Recently in pursuit of Open Source solution to monitor a stack of Jenkins and Team City nodes, I got chance to explore Prometheus and Grafana, which brought back all the fun, I used to have with CentOS and Open Source. That prompted me to write a step-by-step guide about setting up one.
Roughly 12 years back, I wrote a blog about Zabbix Monitoring when I was managing couple of data centres of a BPO in Delhi. In those days, I worked over a number of solutions over CentOS but later on in career, I got more engaged in Windows side of world. Microsoft Azure, O365 and more so Windows PowerShell and lost touch with such Open Source solutions for monitoring. But what better to resume the touch than Prometheus and Grafana.

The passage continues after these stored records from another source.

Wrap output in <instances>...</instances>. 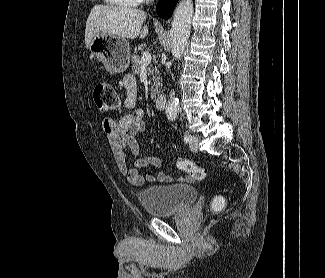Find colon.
<instances>
[{
	"mask_svg": "<svg viewBox=\"0 0 325 278\" xmlns=\"http://www.w3.org/2000/svg\"><path fill=\"white\" fill-rule=\"evenodd\" d=\"M93 100L96 107L103 113H114L121 110L122 101L113 87L109 82H99L96 84L93 91ZM176 166L179 170L187 174L188 179L191 180H203L207 176V169L194 163L182 159H176ZM225 200L222 196H216L212 203L211 208L214 211L220 210L224 206Z\"/></svg>",
	"mask_w": 325,
	"mask_h": 278,
	"instance_id": "colon-1",
	"label": "colon"
}]
</instances>
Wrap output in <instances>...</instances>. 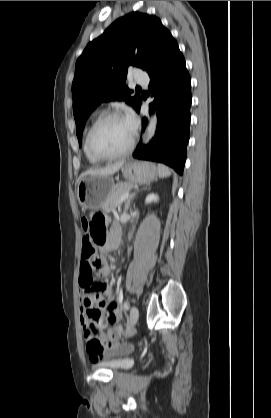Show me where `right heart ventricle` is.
Returning <instances> with one entry per match:
<instances>
[{"instance_id":"1","label":"right heart ventricle","mask_w":271,"mask_h":418,"mask_svg":"<svg viewBox=\"0 0 271 418\" xmlns=\"http://www.w3.org/2000/svg\"><path fill=\"white\" fill-rule=\"evenodd\" d=\"M83 149H84L85 156H86V158L88 159V161H89L90 163L96 164V163H99V162L101 161L100 159H98V158L94 157V156H93V155L89 152V150H88V148H87V145H86V138H85V141H84V147H83Z\"/></svg>"}]
</instances>
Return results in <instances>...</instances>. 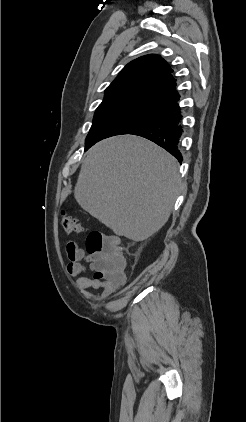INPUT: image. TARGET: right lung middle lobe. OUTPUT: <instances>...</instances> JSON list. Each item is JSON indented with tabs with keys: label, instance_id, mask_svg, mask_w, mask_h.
I'll list each match as a JSON object with an SVG mask.
<instances>
[{
	"label": "right lung middle lobe",
	"instance_id": "1",
	"mask_svg": "<svg viewBox=\"0 0 246 422\" xmlns=\"http://www.w3.org/2000/svg\"><path fill=\"white\" fill-rule=\"evenodd\" d=\"M161 115V109L139 106H99L87 135L85 150L115 135L129 134Z\"/></svg>",
	"mask_w": 246,
	"mask_h": 422
}]
</instances>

Let’s go through introduction first, what is Prometheus? Some sci-fi movie title?
Prometheus is an open-source systems monitoring and alerting toolkit originally built at SoundCloud to meet requirements like a multi-dimensional data model, operational simplicity, scalable data collection, and a powerful query language, all in a single tool. The project was open-source from the beginning and began to be used by Boxever and Docker users as well, despite not being explicitly announced. Prometheus was inspired by the monitoring tool Borgmon used at Google. In May 2016, the Cloud Native Computing Foundation accepted Prometheus as its second incubated project, after Kubernetes. The blog post announcing this stated that the tool was in use at many companies including DigitalOcean, Ericsson, CoreOS, Weaveworks, Red Hat, and Google.

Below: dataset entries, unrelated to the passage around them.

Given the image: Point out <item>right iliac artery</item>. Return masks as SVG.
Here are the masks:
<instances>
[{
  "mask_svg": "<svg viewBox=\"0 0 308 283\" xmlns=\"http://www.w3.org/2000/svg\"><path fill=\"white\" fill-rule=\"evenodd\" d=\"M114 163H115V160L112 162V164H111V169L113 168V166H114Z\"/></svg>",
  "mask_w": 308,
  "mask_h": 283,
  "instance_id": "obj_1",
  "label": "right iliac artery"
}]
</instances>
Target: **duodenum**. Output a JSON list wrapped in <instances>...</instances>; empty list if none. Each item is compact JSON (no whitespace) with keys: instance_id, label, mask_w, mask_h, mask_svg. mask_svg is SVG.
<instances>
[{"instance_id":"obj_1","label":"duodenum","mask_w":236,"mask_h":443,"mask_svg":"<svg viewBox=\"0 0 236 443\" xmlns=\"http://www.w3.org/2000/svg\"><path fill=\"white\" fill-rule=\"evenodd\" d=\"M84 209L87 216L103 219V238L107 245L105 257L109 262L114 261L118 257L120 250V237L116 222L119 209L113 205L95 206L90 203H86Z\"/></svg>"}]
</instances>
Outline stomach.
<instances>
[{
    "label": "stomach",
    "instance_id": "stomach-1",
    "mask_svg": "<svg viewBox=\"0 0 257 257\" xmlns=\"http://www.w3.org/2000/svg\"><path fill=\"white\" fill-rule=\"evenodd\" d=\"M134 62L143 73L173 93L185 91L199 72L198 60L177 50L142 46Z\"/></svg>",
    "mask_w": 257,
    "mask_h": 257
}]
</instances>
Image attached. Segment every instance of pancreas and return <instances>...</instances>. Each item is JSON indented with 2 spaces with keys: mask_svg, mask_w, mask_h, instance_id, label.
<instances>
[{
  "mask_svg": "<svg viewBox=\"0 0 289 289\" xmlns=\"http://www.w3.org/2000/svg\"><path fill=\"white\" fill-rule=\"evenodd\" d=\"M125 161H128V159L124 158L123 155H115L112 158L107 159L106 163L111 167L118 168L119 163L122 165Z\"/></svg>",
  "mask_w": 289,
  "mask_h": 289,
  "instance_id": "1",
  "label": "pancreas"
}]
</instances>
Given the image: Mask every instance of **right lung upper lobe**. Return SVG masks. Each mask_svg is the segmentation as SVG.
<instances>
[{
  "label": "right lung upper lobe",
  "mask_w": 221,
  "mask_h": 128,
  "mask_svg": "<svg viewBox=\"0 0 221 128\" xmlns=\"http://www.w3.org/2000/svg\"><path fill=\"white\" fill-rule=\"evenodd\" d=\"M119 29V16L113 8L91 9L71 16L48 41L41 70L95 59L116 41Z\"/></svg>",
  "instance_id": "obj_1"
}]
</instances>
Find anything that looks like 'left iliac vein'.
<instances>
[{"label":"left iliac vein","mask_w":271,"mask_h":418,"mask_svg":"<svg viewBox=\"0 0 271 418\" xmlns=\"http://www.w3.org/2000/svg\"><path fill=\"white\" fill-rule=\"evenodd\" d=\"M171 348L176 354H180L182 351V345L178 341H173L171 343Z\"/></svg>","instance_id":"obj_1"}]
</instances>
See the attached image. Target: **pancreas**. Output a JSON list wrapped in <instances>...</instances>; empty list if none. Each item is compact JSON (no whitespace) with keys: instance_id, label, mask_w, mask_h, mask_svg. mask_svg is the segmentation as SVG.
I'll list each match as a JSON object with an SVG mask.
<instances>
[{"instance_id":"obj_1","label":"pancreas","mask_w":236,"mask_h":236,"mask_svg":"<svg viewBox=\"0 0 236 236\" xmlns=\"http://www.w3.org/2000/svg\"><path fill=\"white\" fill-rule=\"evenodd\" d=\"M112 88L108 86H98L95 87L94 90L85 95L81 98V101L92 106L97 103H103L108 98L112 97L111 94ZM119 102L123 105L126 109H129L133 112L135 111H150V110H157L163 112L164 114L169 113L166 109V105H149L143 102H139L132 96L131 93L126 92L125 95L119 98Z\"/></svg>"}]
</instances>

Second incubated project after Kubernetes? Impressive, no?
What about Grafana?
Grafana is a multi-platform open source analytics and interactive visualization web application. It provides charts, graphs, and alerts for the web when connected to supported data sources. A licensed Grafana Enterprise version with additional capabilities is also available as a self-hosted installation or an account on the Grafana Labs cloud service. It is expandable through a plug-in system. End users can create complex monitoring dashboards using interactive query builders. Grafana is divided into a front end and back end, written in TypeScript and Go, respectively.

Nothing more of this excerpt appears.